11 March 2009

MY COUSIN LUCIANA


todd and i started this blog as a way to share some of the small, everyday things that are happening in our life with our new son, huck. but last week something happened that didn't feel at all small or everyday. last week, my dear cousin luciana died from cancer at the far-too-young age of 39 years old.

luciana is one of my three cousins from brazil. she has two younger brothers, raul and marcelo; her mother, vera, is my mom's sister; and she and i share a grandmother, our vovo zilda. luciana lived most of her life in brazil, but in her mid-twenties she moved to santa cruz, california. there are a lot of brazilians in santa cruz, and not long after moving there, she established a group of incredibly sweet, incredibly supportive friends. she also met an australian, james, who eventually became the father of her two children, joshua (6 years old) and lucas (3 years old).

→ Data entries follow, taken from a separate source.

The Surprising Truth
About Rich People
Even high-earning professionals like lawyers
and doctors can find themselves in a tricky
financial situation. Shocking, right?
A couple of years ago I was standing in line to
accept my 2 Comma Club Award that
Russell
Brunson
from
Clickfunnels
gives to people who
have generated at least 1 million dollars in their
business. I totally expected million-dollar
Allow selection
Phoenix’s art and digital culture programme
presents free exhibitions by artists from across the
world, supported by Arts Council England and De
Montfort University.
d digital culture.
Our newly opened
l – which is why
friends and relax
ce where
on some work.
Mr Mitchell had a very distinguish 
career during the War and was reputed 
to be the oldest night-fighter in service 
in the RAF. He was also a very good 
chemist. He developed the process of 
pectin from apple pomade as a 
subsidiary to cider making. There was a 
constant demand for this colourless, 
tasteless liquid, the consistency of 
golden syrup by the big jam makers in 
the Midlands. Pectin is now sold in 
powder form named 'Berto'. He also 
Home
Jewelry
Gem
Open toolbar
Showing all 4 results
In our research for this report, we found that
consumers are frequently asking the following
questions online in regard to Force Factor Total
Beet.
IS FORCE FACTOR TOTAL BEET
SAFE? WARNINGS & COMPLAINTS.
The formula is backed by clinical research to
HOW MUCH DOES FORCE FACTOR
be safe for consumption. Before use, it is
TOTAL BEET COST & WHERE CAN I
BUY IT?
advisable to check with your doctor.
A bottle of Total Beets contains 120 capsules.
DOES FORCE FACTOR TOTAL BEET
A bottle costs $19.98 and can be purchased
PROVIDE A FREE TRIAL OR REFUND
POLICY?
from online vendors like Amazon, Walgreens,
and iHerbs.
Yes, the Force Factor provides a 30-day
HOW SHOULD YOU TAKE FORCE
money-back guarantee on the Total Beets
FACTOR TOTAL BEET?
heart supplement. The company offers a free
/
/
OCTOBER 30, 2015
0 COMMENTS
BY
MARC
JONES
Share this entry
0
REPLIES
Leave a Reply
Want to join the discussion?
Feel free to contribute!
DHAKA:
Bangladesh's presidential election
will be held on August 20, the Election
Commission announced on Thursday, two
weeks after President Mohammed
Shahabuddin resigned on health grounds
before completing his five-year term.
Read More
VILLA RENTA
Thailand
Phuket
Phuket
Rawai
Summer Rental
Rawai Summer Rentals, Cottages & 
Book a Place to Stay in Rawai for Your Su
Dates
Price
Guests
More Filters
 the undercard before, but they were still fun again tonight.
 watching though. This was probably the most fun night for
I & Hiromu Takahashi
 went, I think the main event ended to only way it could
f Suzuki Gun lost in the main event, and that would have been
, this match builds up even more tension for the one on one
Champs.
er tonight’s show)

lu and james moved to australia with josh about five years ago, and a couple of months after lucas was born, she was diagnosed with breast cancer. eight months after her mastectomy and first round of chemotherapy, the cancer came back in her spine. she endured another round of chemo, but eight months later, there was more cancer found in her liver; and this time, it proved to be too strong for her body to resist.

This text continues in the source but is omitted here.